The study had two primary endpoints: 1) progression-free survival in patients with a high tumor mutation burden regardless of PD-L1 levels; and 2) overall survival in patients whose tumors carry PD-L1.
Bristol-Myers Squibb announced in a press release that progression-free survival was longer for high-TMB patients treated with Opdivo plus Yervoy, regardless of PD-L1 expression. The difference was statistically significant, meaning it was probably not attributable to chance. The company did not report detailed findings, which it said would be presented at an upcoming conference. CheckMate-227 is ongoing and overall survival in the PD-L1 positive group will be reported in the future.

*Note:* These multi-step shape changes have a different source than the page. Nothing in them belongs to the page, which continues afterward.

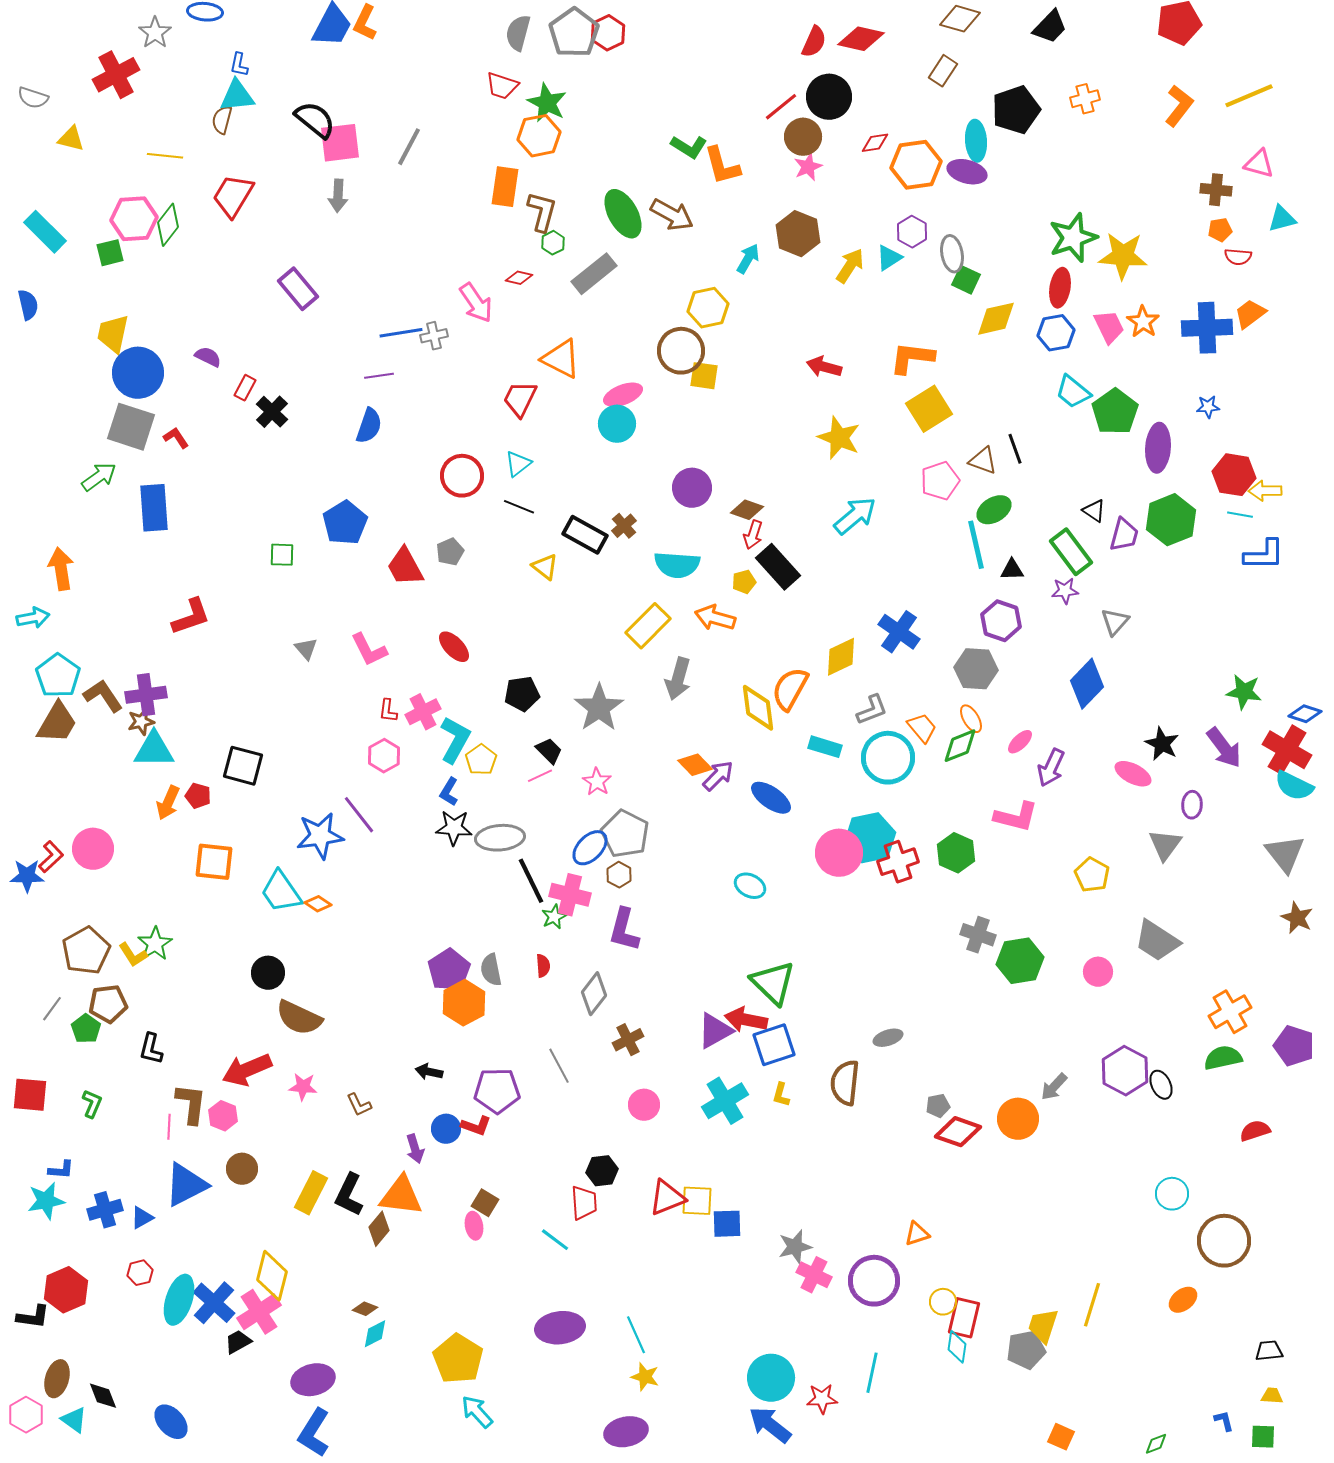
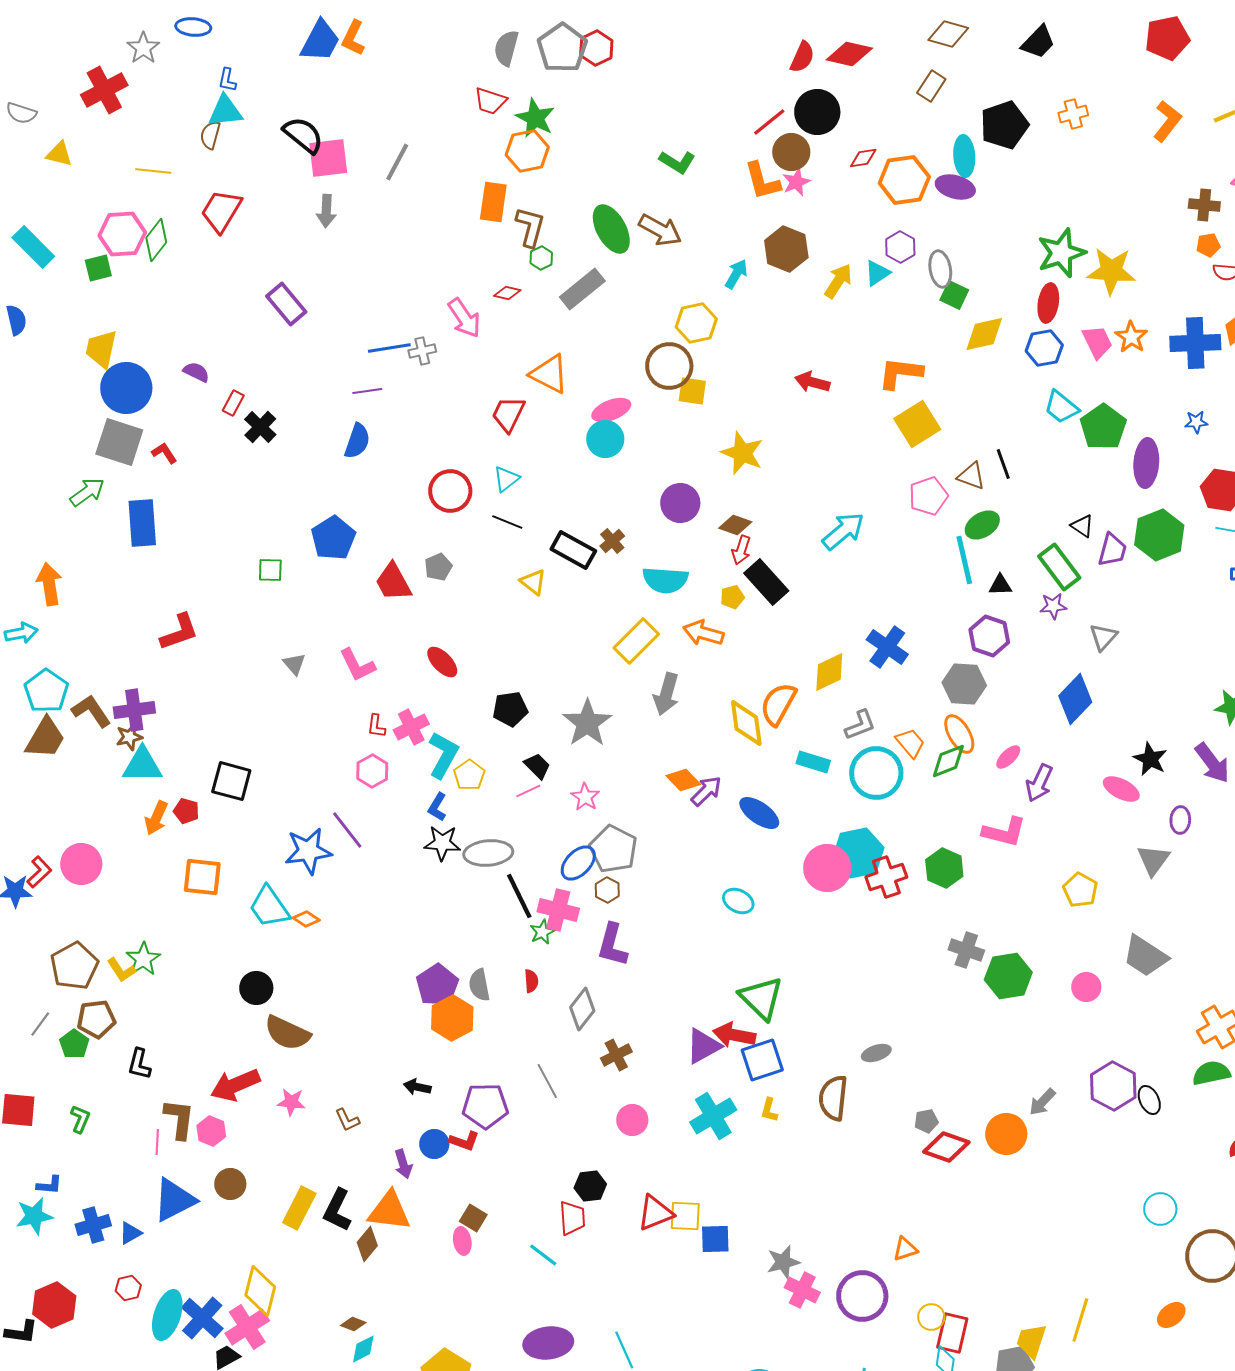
orange L-shape: (722, 166) -> (762, 181), moved
yellow star: (839, 438) -> (742, 453), moved
orange ellipse: (971, 719) -> (959, 734), size x1.4

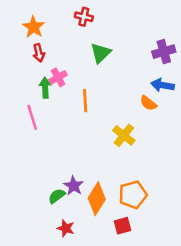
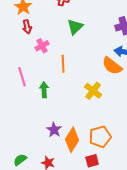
green arrow: (45, 88) -> (44, 90), moved
orange semicircle: (148, 103) -> (112, 66), size x1.5
green semicircle: (57, 196) -> (20, 160), moved

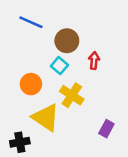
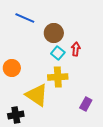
cyan square: (59, 66) -> (58, 53), moved
orange circle: (31, 84) -> (12, 68), moved
yellow cross: (72, 95) -> (58, 77), turned -36

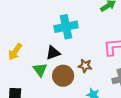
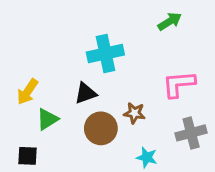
green triangle: (40, 70) -> (47, 119), moved, turned 35

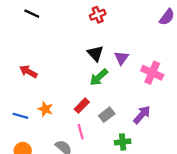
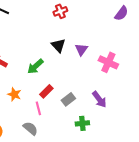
green arrow: (99, 77) -> (35, 66), moved
purple arrow: (142, 115) -> (99, 99), turned 102
pink line: (81, 132) -> (38, 108), moved

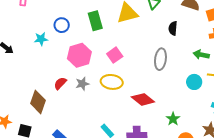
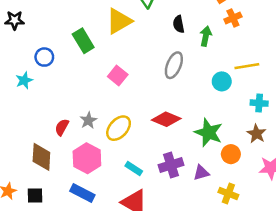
pink hexagon: (79, 55) -> (87, 158), moved
green arrow: (201, 55) -> (206, 36), moved, turned 105
gray ellipse: (160, 59) -> (174, 65), turned 30
yellow ellipse: (112, 82) -> (119, 128), moved, turned -40
green star: (173, 119) -> (209, 133), size x1.6

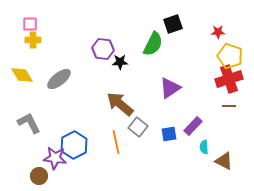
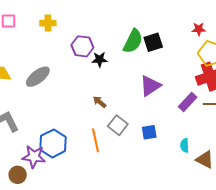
black square: (173, 24) -> (153, 42), moved
yellow cross: (33, 40) -> (48, 23), moved
brown arrow: (120, 104) -> (100, 102), size x0.5
purple rectangle: (193, 126) -> (188, 102), moved

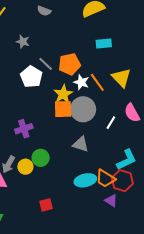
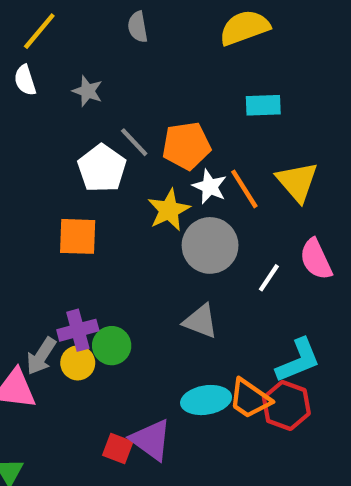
gray semicircle: (44, 11) -> (138, 27), turned 56
orange square: (63, 109) -> (78, 236), moved
purple cross: (24, 129) -> (78, 330), moved
purple triangle: (111, 201) -> (151, 440), moved, size x1.5
red square: (46, 205) -> (118, 448), turned 32

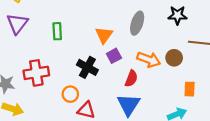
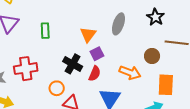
black star: (177, 15) -> (155, 17), turned 30
orange arrow: (149, 59) -> (130, 73), moved
red semicircle: (131, 79) -> (95, 74), moved
orange rectangle: (190, 89) -> (166, 85), size x1.5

The major concern with checkpoint inhibitors is immune-related adverse events. In addition to restoring immune responses against cancer cells, they can also take the brakes off the immune system more broadly, leading to excessive inflammation of healthy tissue. The company said the side effects in this study were consistent with those previously reported for this combination.
Along with the better outcomes seen with the Opdivo plus Yervoy combination, this study validates tumor mutation burden as a biomarker for predicting treatment response—at least for this type of cancer and patient population.
“TMB has emerged as an important biomarker for the activity of immunotherapy. For the first time, this Phase III study shows superior PFS with first-line combination immunotherapy in a predefined population of NSCLC patients with high TMB,” study investigator Matthew Hellmann, MD, of Memorial Sloan Kettering Cancer Center said in the press release. “CheckMate-227 showed that TMB is an important, independent predictive biomarker that can identify a population of first-line NSCLC patients who may benefit from the nivolumab plus ipilimumab combination.”